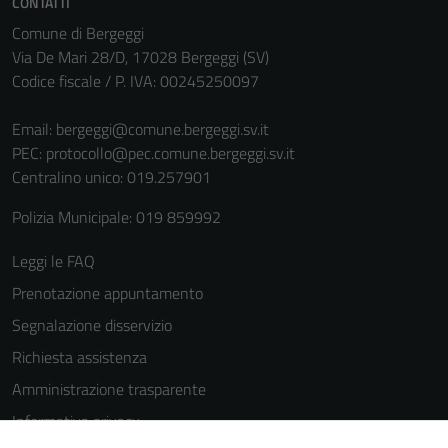
CONTATTI
Comune di Bergeggi
Via De Mari 28/D, 17028 Bergeggi (SV)
Codice fiscale / P. IVA: 00245250097
Email:
bergeggi@comune.bergeggi.sv.it
PEC:
protocollo@pec.comune.bergeggi.sv.it
Centralino unico: 019.257901
Polizia Municipale: 019 859992
Leggi le FAQ
Prenotazione appuntamento
Segnalazione disservizio
Richiesta assistenza
Amministrazione trasparente
Informativa privacy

▶ [Exercise details]:
Every line of the listing must be reproduced exactly, though the pictures are to be left out.

▶ [Answer for this exercise]:
CONTATTI
Comune di Bergeggi
Via De Mari 28/D, 17028 Bergeggi (SV)
Codice fiscale / P. IVA: 00245250097
Email:
bergeggi@comune.bergeggi.sv.it
PEC:
protocollo@pec.comune.bergeggi.sv.it
Centralino unico: 019.257901
Polizia Municipale: 019 859992
Leggi le FAQ
Prenotazione appuntamento
Segnalazione disservizio
Richiesta assistenza
Amministrazione trasparente
Informativa privacy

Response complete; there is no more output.